It is the BIGGEST FUNDRAISER in the history of Siepomaga❗️Two brothers against DMD❗️

Anger. Despair. Sorrow. We are doing our best to stop these emotions from taking over the fight for our two boys who are suffering from a cruel, terminal disease. When we learned about this, our world fell apart. We still cannot understand how this is possible. But we have to fight despite the fact that the amount seems impossible to get...We are begging for help, please save Kubuś and Adaś. In this situation the whole Poland needs to take actions together...

Adaś, our older son, has always had weaker motor skills than his peers. After many consultations and questions asked to the specialists ,we heard one answer: hypotonia. When he was 2 years old, he learnt to stand up after many exercises with a physiotherapist. It was typical for Duchenne muscular dystrophy. We did not that then...
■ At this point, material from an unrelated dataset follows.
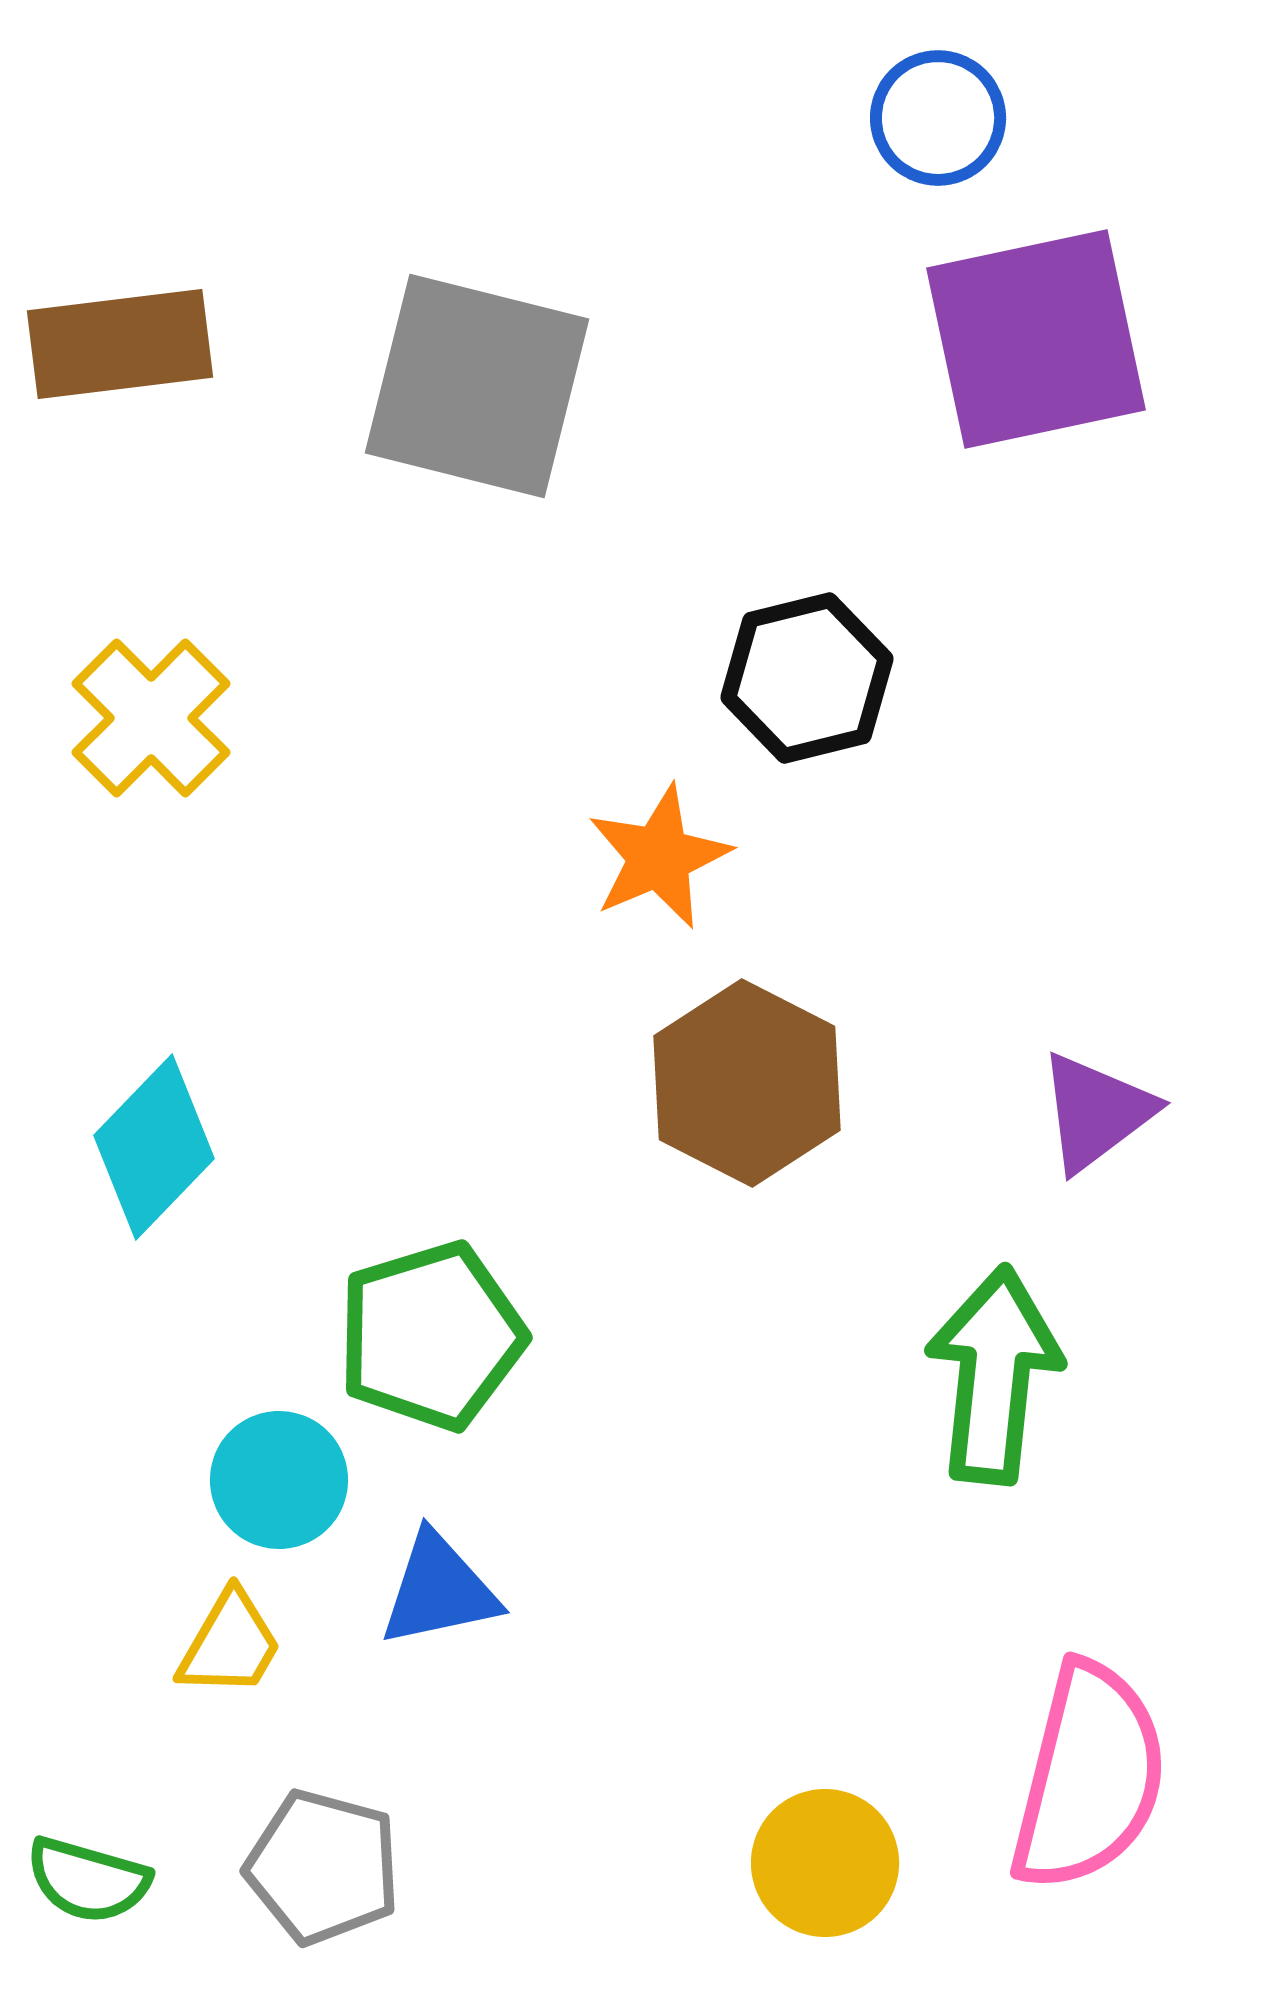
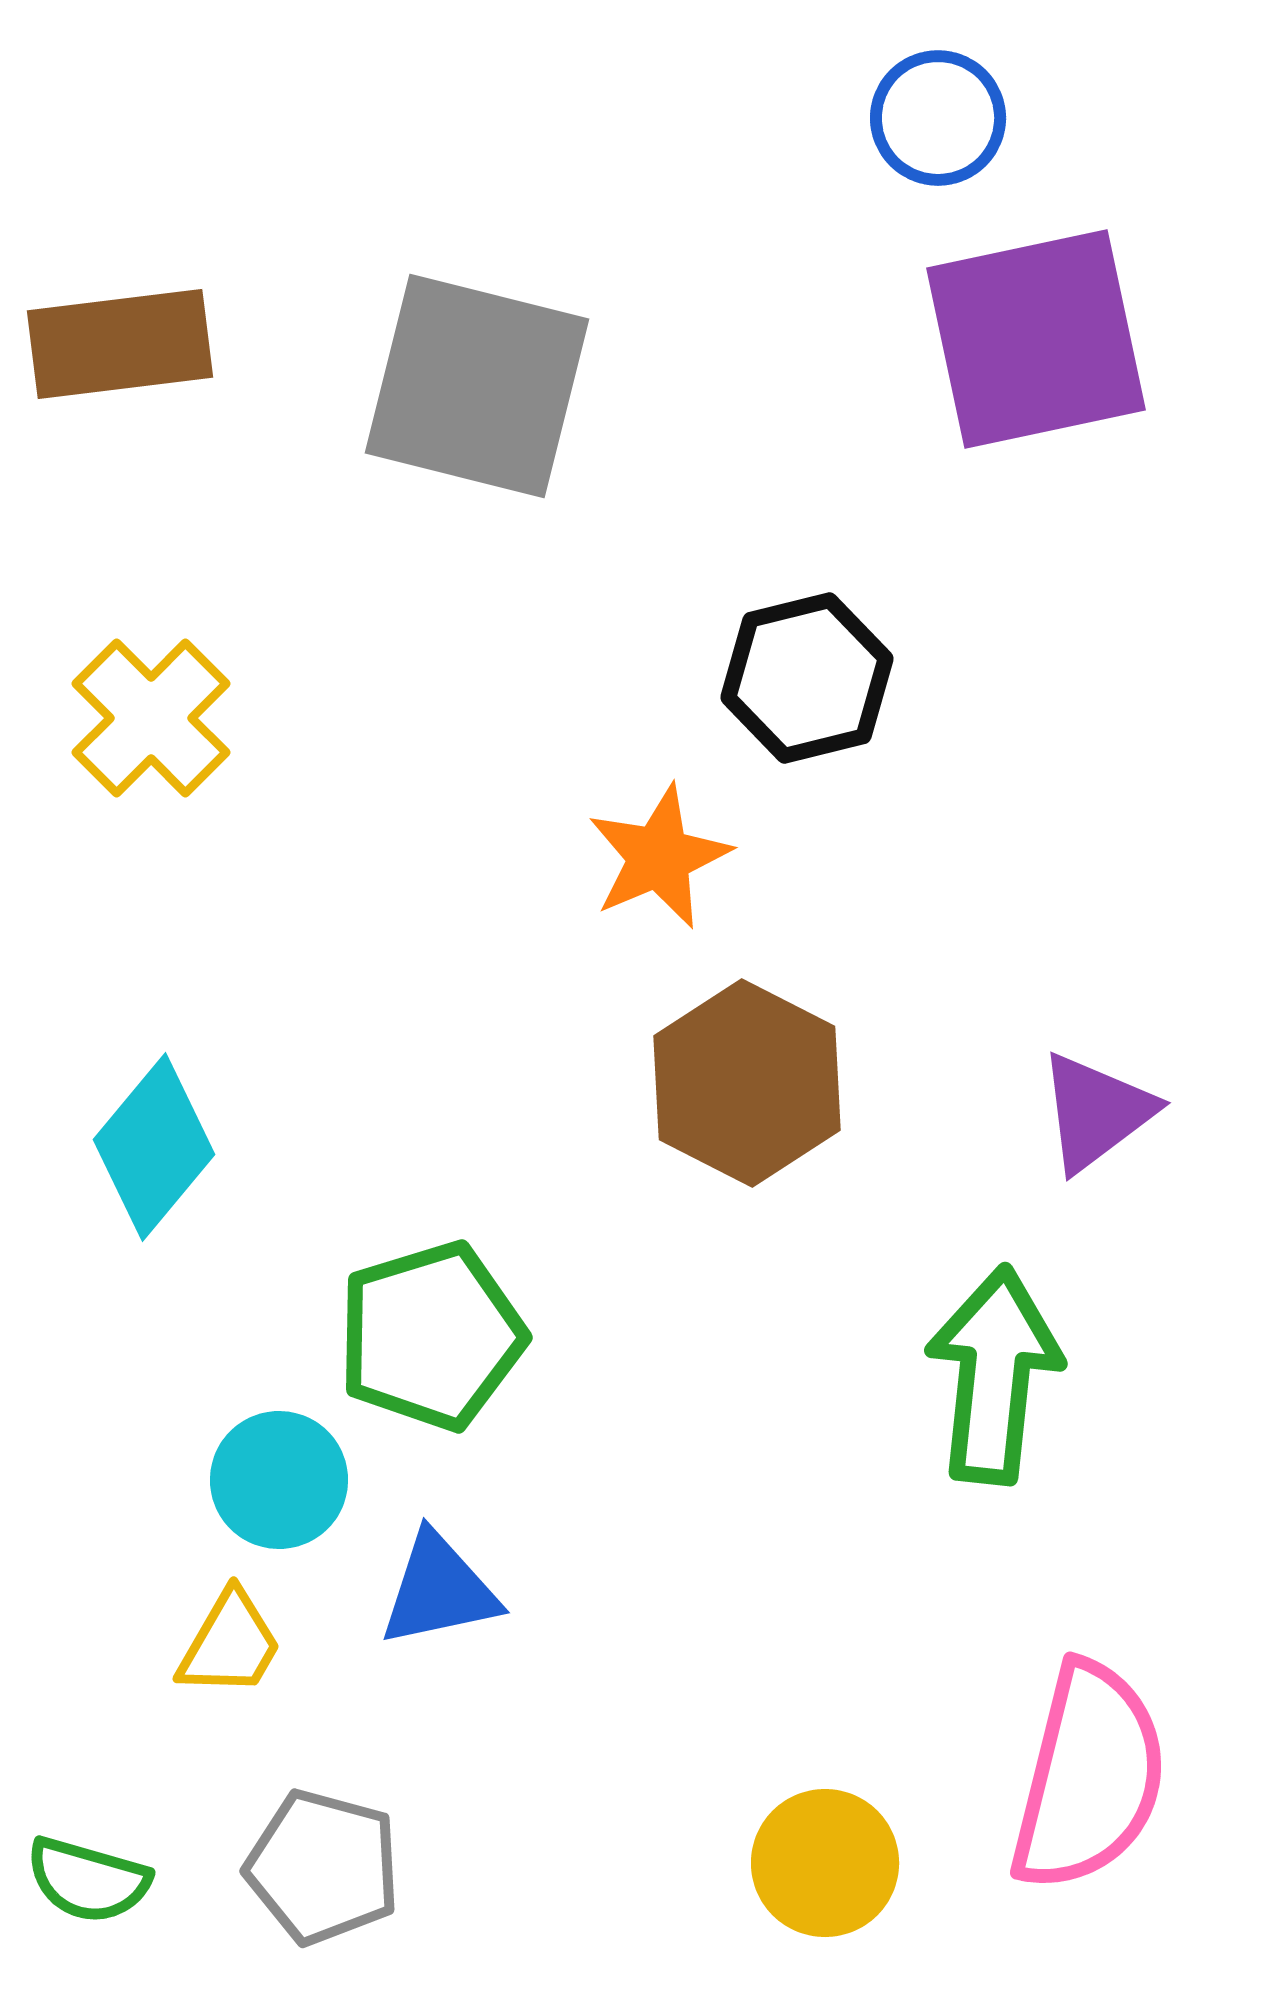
cyan diamond: rotated 4 degrees counterclockwise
Our further doubts and worries were dismissed and everything was blamed on hypotonia. However, we did not give up. At last, we went to a neurologist who ordered extensive diagnostics. The results devastated us. All of a sudden, it was dark and cold and we almost drown in our despair...It turned out that our son is suffering from a terminal muscular disease – Duchenne muscular dystrophy.

In this moment, our nightmare has started and it was to become worse soon...You can only imagine how we felt when we learned that our second son is suffering from the same disease. This pain cannot be described with words!

We learned about it when both of them were already born...Kubuś had better motor skills than Adaś in the first months of his life but he started having inexplicable problems with walking. We did genetic tests that confirmed dystrophy for both our sons. Then, for the first time, we felt what it means to be frightened to death.

We have to start a life-and-death struggle...What does it mean? We need to raise MORE THAN 30 MILLION PLN, because this amount will enable us to pay for gene therapy for Adaś and Kuba. To say that we are frightened is to say nothing at all...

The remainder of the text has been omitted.